Exercise objective ::
Where a line of the records holds the string "şekilde", copy that line.

[Dataset records]
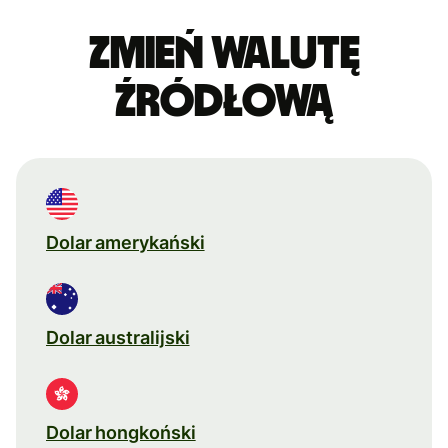
Zmień walutę
źródłową
Dolar amerykański
Dolar australijski
Dolar hongkoński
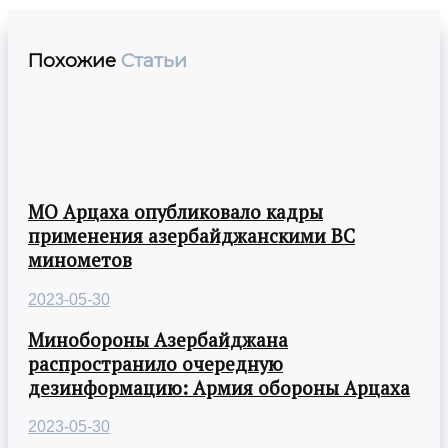
Похожие
Статьи
МО Арцаха опубликовало кадры
применения азербайджанскими ВС
минометов
2023-05-30
Минобороны Азербайджана
распространило очередную
дезинформацию: Армия обороны Арцаха
2023-05-30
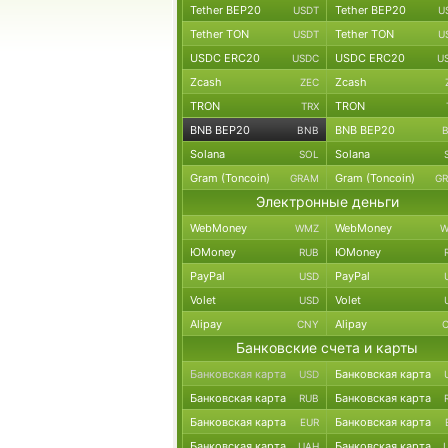
Tether BEP20
Tether BEP20
USDT
U
Tether TON
Tether TON
USDT
U
USDC ERC20
USDC ERC20
USDC
U
Zcash
Zcash
ZEC
TRON
TRON
TRX
BNB BEP20
BNB BEP20
BNB
Solana
Solana
SOL
Gram (Toncoin)
Gram (Toncoin)
GRAM
G
Электронные деньги
WebMoney
WebMoney
WMZ
W
ЮMoney
ЮMoney
RUB
PayPal
PayPal
USD
Volet
Volet
USD
Alipay
Alipay
CNY
Банковские счета и карты
Банковская карта
Банковская карта
USD
Банковская карта
Банковская карта
RUB
Банковская карта
Банковская карта
EUR
Банковская карта
Банковская карта
UAH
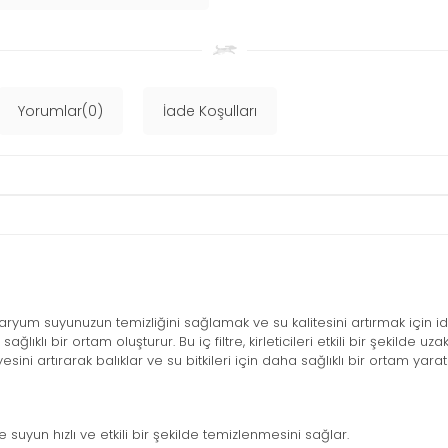
Yorumlar(0)
İade Koşulları
varyum suyunuzun temizliğini sağlamak ve su kalitesini artırmak için 
lıklı bir ortam oluşturur. Bu iç filtre, kirleticileri etkili bir şekilde u
sini artırarak balıklar ve su bitkileri için daha sağlıklı bir ortam yaratı
e suyun hızlı ve etkili bir şekilde temizlenmesini sağlar.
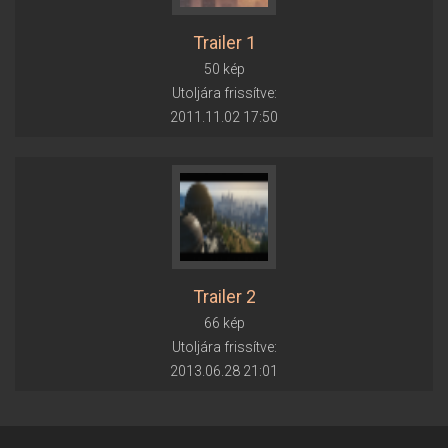
Trailer 1
50 kép
Utoljára frissítve:
2011.11.02 17:50
Trailer 2
66 kép
Utoljára frissítve:
2013.06.28 21:01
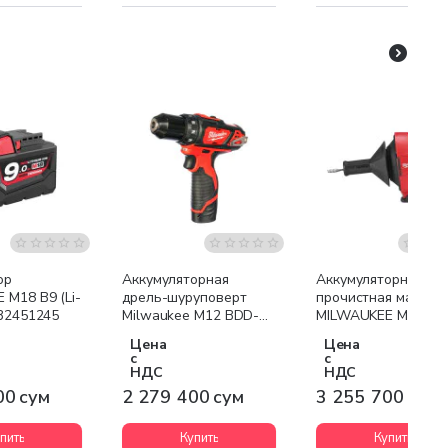
я доставка
Бесплатная доставка
Бесплатная доставк
ор
Аккумуляторная
Аккумуляторная
 M18 B9 (Li-
дрель-шуруповерт
прочистная машина
932451245
Milwaukee M12 BDD-
MILWAUKEE M12 BD
202С
0C
Цена
Цена
с
с
НДС
НДС
00 сум
2 279 400 сум
3 255 700 сум
пить
Купить
Купить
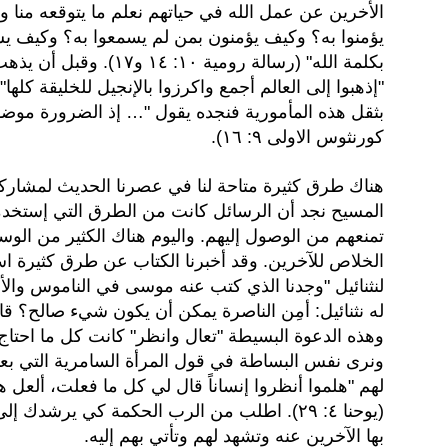
الأخرين عن عمل الله في حياتهم نعلم ما يتوقعه منا و
يؤمنوا به؟ وكيف يؤمنون بمن لم يسمعوا به؟ وكيف يسمع
بكلمة الله" (رسالة رومي
"إ
بثقل هذه المأمورية فنجده يقول "… إذ الضرورة موضوعة
كورنثوس الاولى ٩: ١٦).
هناك طرق كثيرة متاحة لنا في عصرنا الحديث لمشا
المسيح نجد أن الرسائل كانت من الطرق التي إستخدمه
تمنعهم من الوصول إليهم. واليوم هناك الكثير من ال
الخلاص للآخرين. وقد أخبرنا الكتاب عن طرق كثيرة ا
لنثنائيل "وجدنا الذي كتب عنه موسى في الناموس والأ
وهذه الدعوة البسيطة "تعال وانظر" كانت كل ما احتاج 
ونرى نفس البساطة في قول المرأة السامرية التي بعد 
لهم "هلموا أنظروا إنساناً قال لي كل ما فعلت، ألعل ه
(يوحنا ٤: ٢٩). اطلب من الرب الحكمة كي يرشد
بها الآخرين عنه وتشهد لهم وتأتي بهم إليه.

Response area ::
lıklı bir ortam oluşturur. Bu iç filtre, kirleticileri etkili bir şekilde u
e suyun hızlı ve etkili bir şekilde temizlenmesini sağlar.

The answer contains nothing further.